London’s top index outperformed many of its global peers for the first time all week as it prepared for the weekend with a healthy rise.
The FTSE 100 closed the day up 24.51 points or 0.4% to 6,761.47.
The index has not joined its counterparts in Europe and the US as they charged ahead through much of this week.
Even on Monday, when the index added 1.3%, it was still well behind international peers, including the Frankfurt Dax, which has been around all-time highs through the week.
But Friday was very different, with only the Dow Jones in New York, up 0.4% when markets closed in Europe, pulling ahead of the top 100 companies in London.
The Dax lost 0.5%, the Cac in Paris rose 0.2% and the S&P 500 in New York fell by 0.2%.
Much of the market has been focused on the yields paid by government bonds through the week, although the FTSE’s mining companies held it back on Tuesday and Wednesday.
“Stock markets have enjoyed a positive run lately, largely due to the hopes in relation to economies loosening their restrictions in the months ahead, also President Biden signed off on the US’s 1.9 trillion dollar (£1.4 billion) stimulus package last night,” said CMC Markets analyst David Madden.
“The prospect of higher growth comes at a cost, the likelihood of higher inflation, and that is pushing up yields.”
It was banks that felt the most benefit from this in London, with Barclays, Natwest and Lloyds all ending in the index’s top 10 best performers.
They rubbed shoulders with Burberry, up 6.9%, which upgraded its financial forecasts based on strong rebounds in Asia.
The FTSE’s rise was aided by a move in the opposite direction by sterling, which lost against both the euro and a strong dollar. By the end of trading in London one pound could buy 1.3916 dollars, a 0.5% decrease, or 1.1645 euros, down 0.3%.

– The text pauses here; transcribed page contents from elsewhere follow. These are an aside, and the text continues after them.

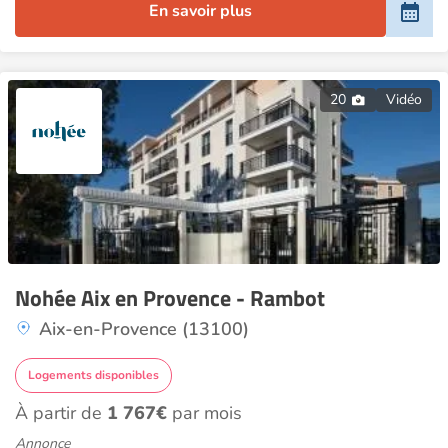
En savoir plus
20
Vidéo
Nohée Aix en Provence - Rambot
Aix-en-Provence (13100)
Logements disponibles
À partir de
1 767€
par mois
Annonce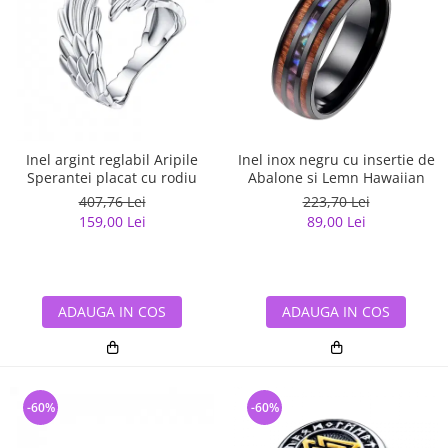
Inel argint reglabil Aripile
Inel inox negru cu insertie de
Sperantei placat cu rodiu
Abalone si Lemn Hawaiian
407,76 Lei
223,70 Lei
159,00 Lei
89,00 Lei
ADAUGA IN COS
ADAUGA IN COS
-60%
-60%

Brent crude oil dipped by less than 0.1% to 69.57 dollars per barrel.
Shares in Berkeley Group were the FTSE 100’s biggest losers. Despite what Mr Madden called a “respectable trading statement,” the housebuilder lost 5.8% by the end of the day. It said that profits will remain flat during this financial year, compared to the year before, but shareholders were clearly hoping for more.
Hammerson, which owns Birmingham’s Bullring shopping centre, topped the FTSE 250, up 7%, even as the commercial landlord revealed that net rental income dropped by nearly half to £158 million last year.
The biggest risers on the FTSE 100 were Burberry, up 136.5p to 2123p, Barclays, up 6.34p to 180.6p, M&G, up 6.3p to 225.6p, Kingfisher, up 6p to 300.8p, and Natwest, up 3.75p to 190.65p.
The biggest fallers on the FTSE 100 were Berkeley, down 266p to 4306p, Fresnillo, down 25.8p to 930.8p, Rightmove, down 11.8p to 561.6p, Croda International, down 114p to 6182p, and Scottish Mortgage Investment Trust, down 20p to 1148p.